- **What you are asked to do**
Return the data exactly, with all pictures removed.

Records contained in a dataset:
BEGIN

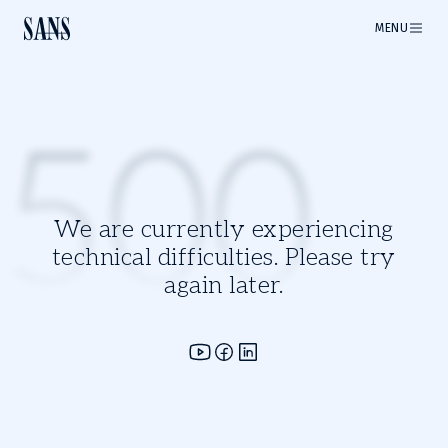
MENU
500
We are currently experiencing
technical difficulties. Please try
again later.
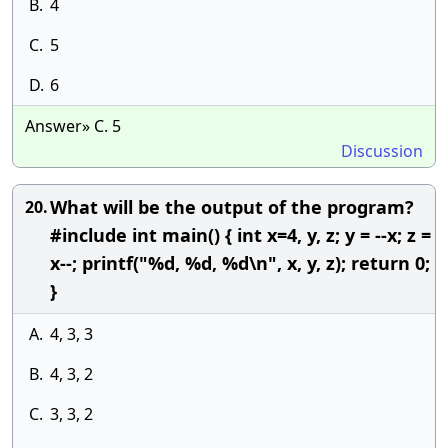
B.
4
C.
5
D.
6
Answer» C. 5
Discussion
What will be the output of the program?
20.
#include int main() { int x=4, y, z; y = --x; z =
x--; printf("%d, %d, %d\n", x, y, z); return 0;
}
A.
4, 3, 3
B.
4, 3, 2
C.
3, 3, 2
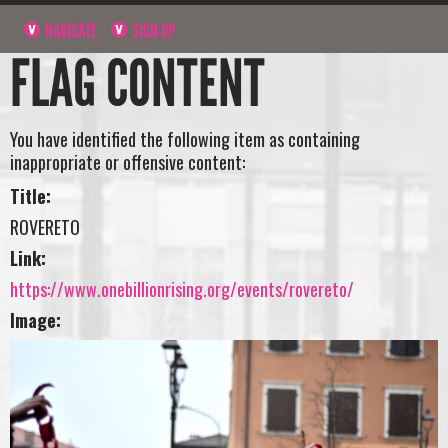
NAVIGATE
SIGN UP
FLAG CONTENT
You have identified the following item as containing
inappropriate or offensive content:
Title:
ROVERETO
Link:
https://www.onebillionrising.org/events/rovereto/
Image:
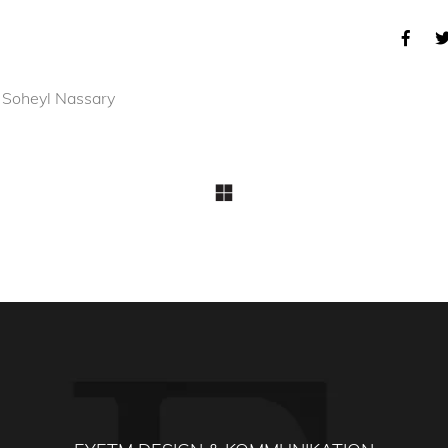
 Soheyl Nassary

END

- **Written response**
MENU
500
We are currently experiencing
technical difficulties. Please try
again later.
B.
4
C.
5
D.
6
Answer» C. 5
Discussion
What will be the output of the program?
20.
#include int main() { int x=4, y, z; y = --x; z =
x--; printf("%d, %d, %d\n", x, y, z); return 0;
}
A.
4, 3, 3
B.
4, 3, 2
C.
3, 3, 2
NAVIGATE
SIGN UP
FLAG CONTENT
You have identified the following item as containing
inappropriate or offensive content:
Title:
ROVERETO
Link:
https://www.onebillionrising.org/events/rovereto/
Image:
 Soheyl Nassary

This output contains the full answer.